START Source data

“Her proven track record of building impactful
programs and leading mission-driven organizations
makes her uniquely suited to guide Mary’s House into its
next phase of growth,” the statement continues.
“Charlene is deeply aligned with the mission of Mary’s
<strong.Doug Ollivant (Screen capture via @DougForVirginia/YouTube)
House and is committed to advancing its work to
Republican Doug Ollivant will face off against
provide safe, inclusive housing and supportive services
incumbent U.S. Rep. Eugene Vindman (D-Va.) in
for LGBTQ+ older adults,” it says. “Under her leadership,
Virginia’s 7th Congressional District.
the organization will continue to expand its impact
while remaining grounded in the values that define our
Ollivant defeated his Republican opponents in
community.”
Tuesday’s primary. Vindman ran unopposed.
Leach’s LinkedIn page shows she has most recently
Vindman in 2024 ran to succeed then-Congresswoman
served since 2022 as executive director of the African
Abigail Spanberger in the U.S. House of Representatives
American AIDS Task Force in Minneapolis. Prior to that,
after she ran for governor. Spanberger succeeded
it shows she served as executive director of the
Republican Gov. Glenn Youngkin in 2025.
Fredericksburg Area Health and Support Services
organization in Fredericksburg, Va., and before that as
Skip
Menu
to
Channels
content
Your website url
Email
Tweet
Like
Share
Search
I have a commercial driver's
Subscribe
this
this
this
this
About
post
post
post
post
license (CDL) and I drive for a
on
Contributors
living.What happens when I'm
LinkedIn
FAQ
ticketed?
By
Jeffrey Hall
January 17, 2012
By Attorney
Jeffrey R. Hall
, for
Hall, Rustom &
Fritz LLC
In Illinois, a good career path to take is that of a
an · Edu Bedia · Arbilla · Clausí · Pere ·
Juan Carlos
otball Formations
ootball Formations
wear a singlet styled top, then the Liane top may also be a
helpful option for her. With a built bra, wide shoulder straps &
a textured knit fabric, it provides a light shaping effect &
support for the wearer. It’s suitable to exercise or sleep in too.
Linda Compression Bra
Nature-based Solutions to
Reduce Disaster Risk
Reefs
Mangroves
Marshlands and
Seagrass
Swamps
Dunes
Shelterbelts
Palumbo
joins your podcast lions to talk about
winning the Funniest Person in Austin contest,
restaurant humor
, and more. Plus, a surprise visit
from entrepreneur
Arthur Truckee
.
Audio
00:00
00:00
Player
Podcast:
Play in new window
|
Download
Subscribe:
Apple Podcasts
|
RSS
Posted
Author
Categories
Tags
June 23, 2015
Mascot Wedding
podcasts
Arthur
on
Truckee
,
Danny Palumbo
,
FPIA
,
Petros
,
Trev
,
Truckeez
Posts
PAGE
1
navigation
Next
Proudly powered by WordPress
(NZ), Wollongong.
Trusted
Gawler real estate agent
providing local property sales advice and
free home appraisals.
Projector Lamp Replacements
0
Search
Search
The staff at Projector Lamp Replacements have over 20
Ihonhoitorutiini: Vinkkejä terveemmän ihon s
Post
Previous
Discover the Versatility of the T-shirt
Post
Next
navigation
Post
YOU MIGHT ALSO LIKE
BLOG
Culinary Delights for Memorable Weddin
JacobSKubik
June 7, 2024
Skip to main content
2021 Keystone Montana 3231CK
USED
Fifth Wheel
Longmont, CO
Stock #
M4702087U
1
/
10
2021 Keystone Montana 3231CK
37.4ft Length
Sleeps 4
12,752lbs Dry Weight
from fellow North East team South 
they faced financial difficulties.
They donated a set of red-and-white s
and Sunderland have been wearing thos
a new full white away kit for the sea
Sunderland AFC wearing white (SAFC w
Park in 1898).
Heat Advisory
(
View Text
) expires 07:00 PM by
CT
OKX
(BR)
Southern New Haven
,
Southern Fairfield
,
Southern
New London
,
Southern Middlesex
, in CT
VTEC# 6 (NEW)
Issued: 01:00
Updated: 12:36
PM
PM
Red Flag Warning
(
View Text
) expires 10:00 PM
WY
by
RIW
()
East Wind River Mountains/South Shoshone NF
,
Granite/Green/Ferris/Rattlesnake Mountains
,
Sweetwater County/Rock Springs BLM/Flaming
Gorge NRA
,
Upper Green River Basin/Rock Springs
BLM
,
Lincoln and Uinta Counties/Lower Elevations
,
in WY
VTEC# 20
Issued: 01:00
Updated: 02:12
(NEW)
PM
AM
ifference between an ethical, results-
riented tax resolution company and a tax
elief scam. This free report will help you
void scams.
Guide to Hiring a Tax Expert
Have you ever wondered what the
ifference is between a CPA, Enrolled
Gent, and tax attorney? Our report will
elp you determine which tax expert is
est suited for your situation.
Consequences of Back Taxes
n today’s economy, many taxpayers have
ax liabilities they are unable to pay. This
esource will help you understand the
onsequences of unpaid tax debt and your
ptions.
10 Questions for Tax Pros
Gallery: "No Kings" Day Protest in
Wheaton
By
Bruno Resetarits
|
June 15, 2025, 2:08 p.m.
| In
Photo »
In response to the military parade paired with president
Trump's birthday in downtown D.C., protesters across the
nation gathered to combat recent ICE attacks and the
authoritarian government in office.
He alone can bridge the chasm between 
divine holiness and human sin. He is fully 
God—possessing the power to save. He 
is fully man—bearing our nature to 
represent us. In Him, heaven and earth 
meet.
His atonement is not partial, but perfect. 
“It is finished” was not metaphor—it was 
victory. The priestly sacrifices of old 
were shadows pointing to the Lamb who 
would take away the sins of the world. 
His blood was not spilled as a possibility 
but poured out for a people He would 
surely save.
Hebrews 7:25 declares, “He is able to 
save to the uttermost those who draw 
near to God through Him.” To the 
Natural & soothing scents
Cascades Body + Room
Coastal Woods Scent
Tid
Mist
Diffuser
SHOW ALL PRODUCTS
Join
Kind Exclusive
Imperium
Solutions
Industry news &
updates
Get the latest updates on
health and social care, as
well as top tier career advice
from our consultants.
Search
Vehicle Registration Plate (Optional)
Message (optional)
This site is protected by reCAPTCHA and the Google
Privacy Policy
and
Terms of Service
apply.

END Source data

### How to complete this task
Return the data above in full. Keep every line exactly as it is.

### Exercise result
“Her proven track record of building impactful
programs and leading mission-driven organizations
makes her uniquely suited to guide Mary’s House into its
next phase of growth,” the statement continues.
“Charlene is deeply aligned with the mission of Mary’s
<strong.Doug Ollivant (Screen capture via @DougForVirginia/YouTube)
House and is committed to advancing its work to
Republican Doug Ollivant will face off against
provide safe, inclusive housing and supportive services
incumbent U.S. Rep. Eugene Vindman (D-Va.) in
for LGBTQ+ older adults,” it says. “Under her leadership,
Virginia’s 7th Congressional District.
the organization will continue to expand its impact
while remaining grounded in the values that define our
Ollivant defeated his Republican opponents in
community.”
Tuesday’s primary. Vindman ran unopposed.
Leach’s LinkedIn page shows she has most recently
Vindman in 2024 ran to succeed then-Congresswoman
served since 2022 as executive director of the African
Abigail Spanberger in the U.S. House of Representatives
American AIDS Task Force in Minneapolis. Prior to that,
after she ran for governor. Spanberger succeeded
it shows she served as executive director of the
Republican Gov. Glenn Youngkin in 2025.
Fredericksburg Area Health and Support Services
organization in Fredericksburg, Va., and before that as
Skip
Menu
to
Channels
content
Your website url
Email
Tweet
Like
Share
Search
I have a commercial driver's
Subscribe
this
this
this
this
About
post
post
post
post
license (CDL) and I drive for a
on
Contributors
living.What happens when I'm
LinkedIn
FAQ
ticketed?
By
Jeffrey Hall
January 17, 2012
By Attorney
Jeffrey R. Hall
, for
Hall, Rustom &
Fritz LLC
In Illinois, a good career path to take is that of a
an · Edu Bedia · Arbilla · Clausí · Pere ·
Juan Carlos
otball Formations
ootball Formations
wear a singlet styled top, then the Liane top may also be a
helpful option for her. With a built bra, wide shoulder straps &
a textured knit fabric, it provides a light shaping effect &
support for the wearer. It’s suitable to exercise or sleep in too.
Linda Compression Bra
Nature-based Solutions to
Reduce Disaster Risk
Reefs
Mangroves
Marshlands and
Seagrass
Swamps
Dunes
Shelterbelts
Palumbo
joins your podcast lions to talk about
winning the Funniest Person in Austin contest,
restaurant humor
, and more. Plus, a surprise visit
from entrepreneur
Arthur Truckee
.
Audio
00:00
00:00
Player
Podcast:
Play in new window
|
Download
Subscribe:
Apple Podcasts
|
RSS
Posted
Author
Categories
Tags
June 23, 2015
Mascot Wedding
podcasts
Arthur
on
Truckee
,
Danny Palumbo
,
FPIA
,
Petros
,
Trev
,
Truckeez
Posts
PAGE
1
navigation
Next
Proudly powered by WordPress
(NZ), Wollongong.
Trusted
Gawler real estate agent
providing local property sales advice and
free home appraisals.
Projector Lamp Replacements
0
Search
Search
The staff at Projector Lamp Replacements have over 20
Ihonhoitorutiini: Vinkkejä terveemmän ihon s
Post
Previous
Discover the Versatility of the T-shirt
Post
Next
navigation
Post
YOU MIGHT ALSO LIKE
BLOG
Culinary Delights for Memorable Weddin
JacobSKubik
June 7, 2024
Skip to main content
2021 Keystone Montana 3231CK
USED
Fifth Wheel
Longmont, CO
Stock #
M4702087U
1
/
10
2021 Keystone Montana 3231CK
37.4ft Length
Sleeps 4
12,752lbs Dry Weight
from fellow North East team South 
they faced financial difficulties.
They donated a set of red-and-white s
and Sunderland have been wearing thos
a new full white away kit for the sea
Sunderland AFC wearing white (SAFC w
Park in 1898).
Heat Advisory
(
View Text
) expires 07:00 PM by
CT
OKX
(BR)
Southern New Haven
,
Southern Fairfield
,
Southern
New London
,
Southern Middlesex
, in CT
VTEC# 6 (NEW)
Issued: 01:00
Updated: 12:36
PM
PM
Red Flag Warning
(
View Text
) expires 10:00 PM
WY
by
RIW
()
East Wind River Mountains/South Shoshone NF
,
Granite/Green/Ferris/Rattlesnake Mountains
,
Sweetwater County/Rock Springs BLM/Flaming
Gorge NRA
,
Upper Green River Basin/Rock Springs
BLM
,
Lincoln and Uinta Counties/Lower Elevations
,
in WY
VTEC# 20
Issued: 01:00
Updated: 02:12
(NEW)
PM
AM
ifference between an ethical, results-
riented tax resolution company and a tax
elief scam. This free report will help you
void scams.
Guide to Hiring a Tax Expert
Have you ever wondered what the
ifference is between a CPA, Enrolled
Gent, and tax attorney? Our report will
elp you determine which tax expert is
est suited for your situation.
Consequences of Back Taxes
n today’s economy, many taxpayers have
ax liabilities they are unable to pay. This
esource will help you understand the
onsequences of unpaid tax debt and your
ptions.
10 Questions for Tax Pros
Gallery: "No Kings" Day Protest in
Wheaton
By
Bruno Resetarits
|
June 15, 2025, 2:08 p.m.
| In
Photo »
In response to the military parade paired with president
Trump's birthday in downtown D.C., protesters across the
nation gathered to combat recent ICE attacks and the
authoritarian government in office.
He alone can bridge the chasm between 
divine holiness and human sin. He is fully 
God—possessing the power to save. He 
is fully man—bearing our nature to 
represent us. In Him, heaven and earth 
meet.
His atonement is not partial, but perfect. 
“It is finished” was not metaphor—it was 
victory. The priestly sacrifices of old 
were shadows pointing to the Lamb who 
would take away the sins of the world. 
His blood was not spilled as a possibility 
but poured out for a people He would 
surely save.
Hebrews 7:25 declares, “He is able to 
save to the uttermost those who draw 
near to God through Him.” To the 
Natural & soothing scents
Cascades Body + Room
Coastal Woods Scent
Tid
Mist
Diffuser
SHOW ALL PRODUCTS
Join
Kind Exclusive
Imperium
Solutions
Industry news &
updates
Get the latest updates on
health and social care, as
well as top tier career advice
from our consultants.
Search
Vehicle Registration Plate (Optional)
Message (optional)
This site is protected by reCAPTCHA and the Google
Privacy Policy
and
Terms of Service
apply.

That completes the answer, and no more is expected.